* [EXTRACTED ENTRIES]:
*****
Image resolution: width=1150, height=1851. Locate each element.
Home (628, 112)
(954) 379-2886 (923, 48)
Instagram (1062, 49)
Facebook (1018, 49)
*****
* [WHAT IS REQUIRED]: A reply that repeats all the data exactly is required.

* [WORKED SOLUTION]:
Image resolution: width=1150, height=1851. Locate each element.
Home (628, 112)
(954) 379-2886 (923, 48)
Instagram (1062, 49)
Facebook (1018, 49)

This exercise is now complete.